The Happy Sleeper

June 21, 2023 [books] #parenting

Book: The Happy Sleeper
Author: Heather Turgeon, Julie Wright


The good: to the point and after some experimenting, the technique appears to be working so far. The bad: I wish they had citations for each of the claims they make about trauma, protest crying and such. While there are footnotes and links to studies or peer reviewed research, these are not easily accessible and sparser than I thought it should be. Still this is a 4-star book because it’s arrival was really opportune, right around the time the terror was ready for sleep-training and for all its faults, the authors stick to a process and don’t hedge.

The Routine

Here's a routine that worked for us. First, get a lovey. It is a transitional toy that comforts the baby. While the baby can play with it, its role is to act as cue to the baby that it’s time to sleep. This could be a tiny blanket or some stuffed toy. Another thing you would need is a speaker to play some white noise. Babies around the 5 month age are highly amenable to routines and this is the perfect time to train them. The goal is to help the baby to soothe herself and not depend on you, the parent, for it. While there are no long term consequences for the baby, there are immediate benefits for the working parents' mental health. The training process takes a few days, less than a week. The trick is to be consistent and use it for all naps, without exception. 5 months is perfect for training because the baby can roll around and move, and hence put herself in a position she likes. It's best to train after 4 months also because that's when the baby's circadian rhythm has settled and she's ready for longer night time sleep.

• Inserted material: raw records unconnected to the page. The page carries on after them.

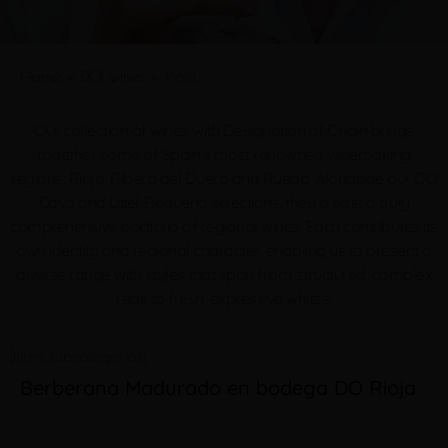
Home
»
DO wines
»
Rioja
Our collection of wines with Designation of Origin brings
together some of Spain’s most renowned winemaking
regions: Rioja, Ribera del Duero and Rueda. Alongside our DO
Cava and Utiel-Requena selections, they create a truly
comprehensive portfolio of regional wines. Each contributes its
own identity and regional character, enabling us to present a
diverse range with styles that span from structured, complex
reds to fresh, expressive whites.
[filtro_subcategorias]
Berberana Madurado en bodega DO Rioja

When the baby is ready for a nap, we do the following:

  1. Darken the room with black out curtains.
  2. Play white noise. If you have a HomePod, say "Hey Siri, play white noise."
  3. Put the baby in the crib and say some comforting words. For us, in the night it is “Good night kannu kutti. Naanga inga dhan irukom”. During the day, it’s “Thoongu kanna. Inga dhaan irukom.” Remember, babies are highly amenable to routines, so it's better for us to stick to the same script each time.
  4. Give her the lovey. Then move out of sight or leave the room.
  5. The baby plays for a bit and will sleep at the end of it, in 10 min or so. If the baby doesn’t sleep in 10 min, giving a pacifier will put her to sleep in a few seconds. We give the pacifier and pat her gently for a bit till she’s asleep.
  6. If baby hasn’t slept after her lovey play and is instead crying, wait for exactly a minute and give the pacifier. She should be crying loudly. Moaning or purring or making protest noises is not crying.
  7. We initially played Moon Child album by Bombay Jayashree at the end of play, but now the baby sleeps with just the white noise. Still useful to play the same music each time and that music should be used only for sleep. That’s a powerful cue.
  8. The crib, lovey, darkened rooms and white noise should be used only for sleeping. Once she gets up, open the blinds, turn off the white noise, and mover her from the crib. The lovey stays with the crib.
  9. We have noticed that tiring the baby during wake hours with tummy time would result in deeper naps and longer night time sleeping.
  10. Having a night diaper during the initial training also helps. Now she sleeps through most of the night without the night diaper.
    • I don't recall anything in the book about wet diapers waking up the child, but it was a constant issue for us. This was quite the game changer.
  11. If the baby gets up before the expected time, unless she’s wet her diapers, give her space to fall asleep by herself. If she cries, pat her gently and she should fall asleep. Else give the lovey and follow the routine. If the baby is inconsolable, she has probably wet her diapers or is hungry.
  12. In preparing for night time sleeping, following the same routine in the lead up to the crib helps a lot. We bathe her, read a book, and quieten the entire house. We gradually turn of the lights in the room we feed her. This is almost always around the same time each day, starting around 5 30 PM. She's in the crib between 7 and 7 30 PM.
  13. For day time naps, an assertion from the book that turned out to be true for our baby: she's sleepiest every 90 minutes from her last wake time. She's usually asleep in a few minutes when provided the right cues.
  14. Unless unavoidable, ensure that the baby goes to sleep only in the crib under the designed circumstances. Try not to get her to sleep by carrying and juggling her or at the feeding bottle.